I had to go without my favorite camera, the Leica M9, for 3 months recently while it traveled to Germany for a sensor replacement. This camera is more an extension of my body than a tool to capture a scene, so giving it up for such a long time prompted real emotional withdrawal symptoms. While painful, some good came of the experience. I was invited to be part of a team representing Leica Camera for a unique photo competition in Cape Town on April 8th. Since my camera was away for service, Leica agreed to loan me one—the M Monochrom type 246.
Amplify Studios came up with a unique concept for the photo competition event. Three-person teams representing different camera brands would run around Cape Town for a morning, solving clues on a type of photo scavenger hunt. The hunt started at 7:30am. We had five hours and thirty minutes to find and photograph four predetermined locations in the city and make it back to the studio. We then had an hour to identify and edit our team’s best two photos for the day. These were sent out to be printed, framed, and hung in the gallery for an exhibition opening at 6pm followed by judging and announcement of the winners. The prints would be sold through a silent auction to benefit Amplify’s artist-in-residence program.
The day was a whirlwind.
I’d never used the camera I had in hand, the M Monochrom, and as some of you might know, it has an interesting quirk. It’s a digital camera that only takes black and white pictures. Many photographers love it. Many more think it’s totally insane.
Of course, using a camera you have no experience with in a competition isn’t preferable. Learning how to get the best out of any equipment takes practice, and you’re bound to miss a few shots at first. But I thought it would be a fun challenge. The fact that all M cameras operate similarly was a real help here. Although, M cameras rely on manual settings for everything—focus, aperture, and shutter speed—once you get used to it, it’s remarkably intuitive.
Also a fun challenge? Shooting black and white. I’ve never been a fan of black and white. I only use it when the colors in a picture are distracting or when the black and white treatment helps highlight a feeling or certain element. But seeing in black and white? I had low expectations for my photographs for the day.
Our first clue in the scavenger hunt led us to Signal Hill. That was actually wrong, so we tried again and ended up at the Noon Gun. I’d never been here before, which is a surprise, because with all its crumbling military infrastructure, it’s a fun place for photographers.
The second clue was even harder and totally stumped our team of three. Eventually, we accidentally stumbled on the third clue location, an old well in the Company’s Gardens. We met plenty of squirrels, interesting plants, and eccentric human characters inhabiting the garden.
A follow-up to the second clue helped us find it—Erf 81. Home of an artist colony/orphanage/market of sorts.
I’d been here before and photographed a few of the fascinating inhabitants including Dirk, who specializes in wire sculpture. He came outside for a smoke, and I chatted to him for a while and asked to take his photo. It turned out to be my favorite for the day and one of the two entries for my team in the final contest.
Finally, we hit the fourth clue, Center for the Book, before returning to the studio to edit.
Choosing just two photos from our team from such a diverse set of images was torturous, but eventually we decided on two black and white portraits. Within a few hours, the prints were hung for the exhibition! Seeing the variety of pictures from the day all hung in one gallery was impressive. Best of all, my teammate Salaam’s portrait of a man from the Company’s Gardens won the show. The prize is a curated and fully funded exhibition to be shared among our team later in the year.

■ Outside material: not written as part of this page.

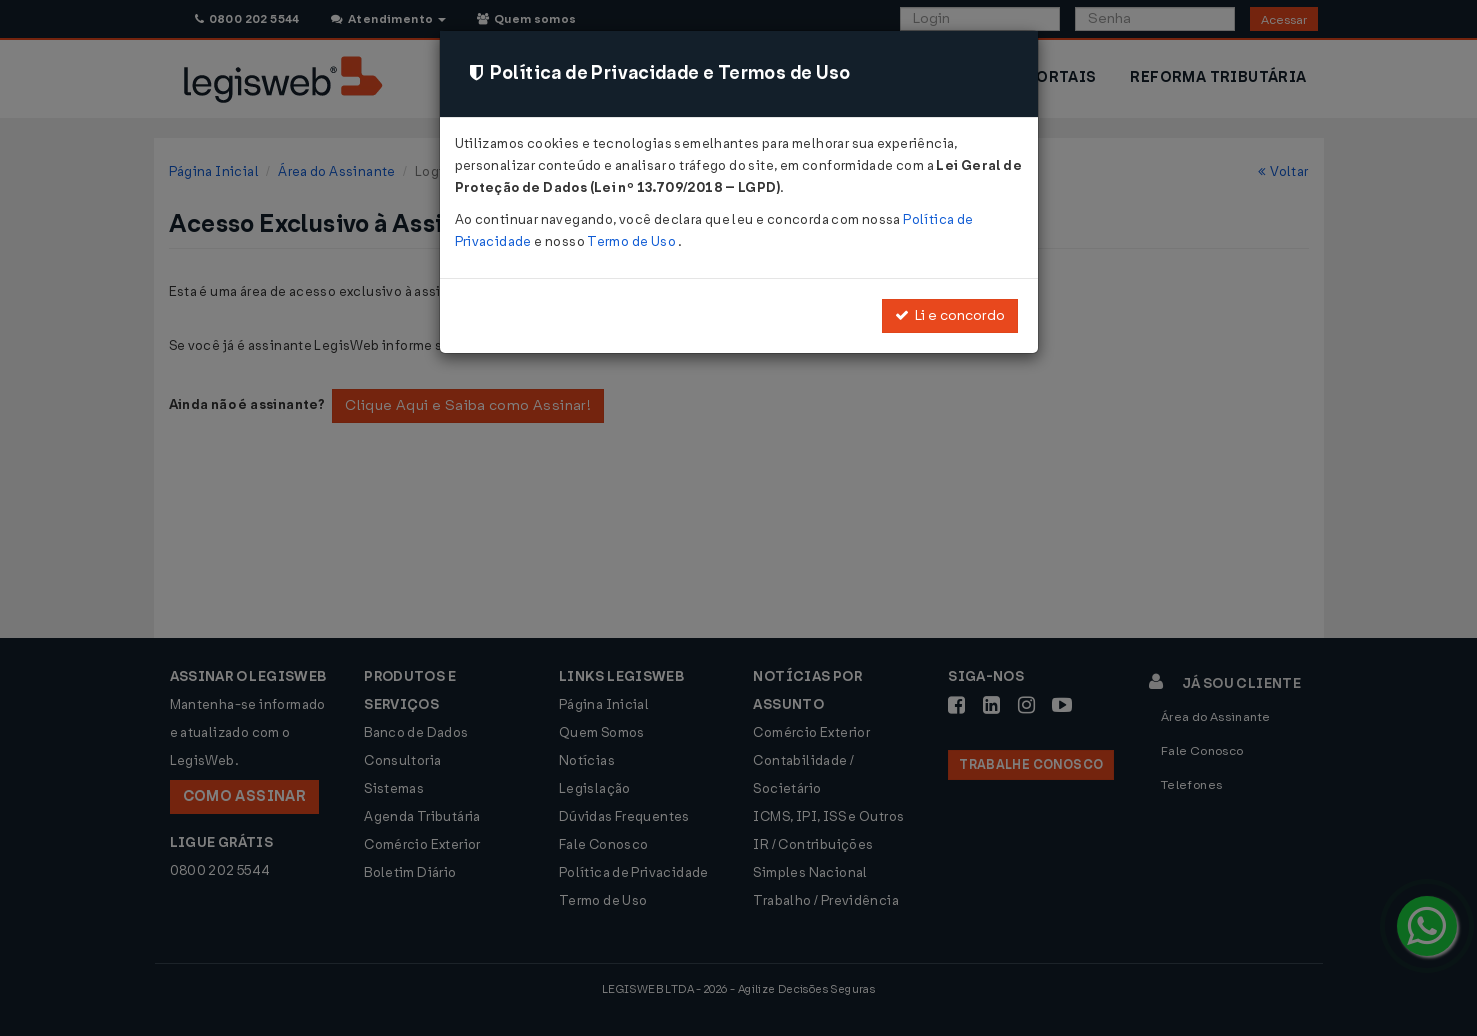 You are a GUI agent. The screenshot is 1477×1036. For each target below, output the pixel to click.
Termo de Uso (632, 241)
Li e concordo (950, 315) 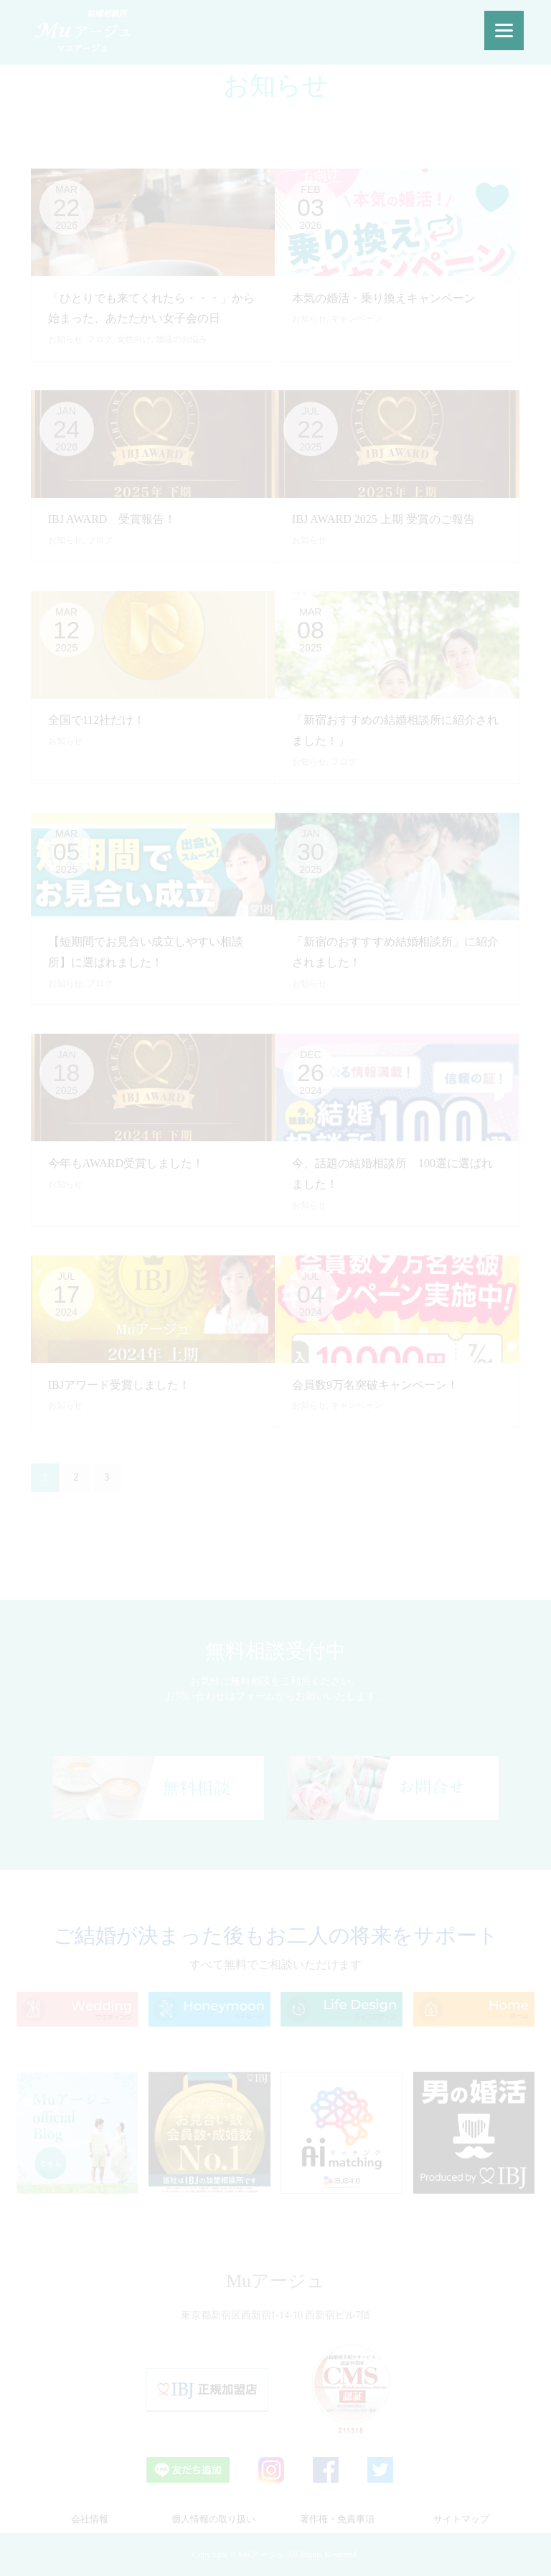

Back to the Leica Monochrom, I didn’t expect to like it. But I did! I’m not ready to give up color, but it was a fun challenge for the day. It felt so familiar in my hands, and I was surprisingly pleased with my shots. Returning it to Leica after the exhibition kicked off my painful M9 withdrawal all over again. Luckily, I only had to wait a little longer for my camera to return home from Germany with a shiny new sensor.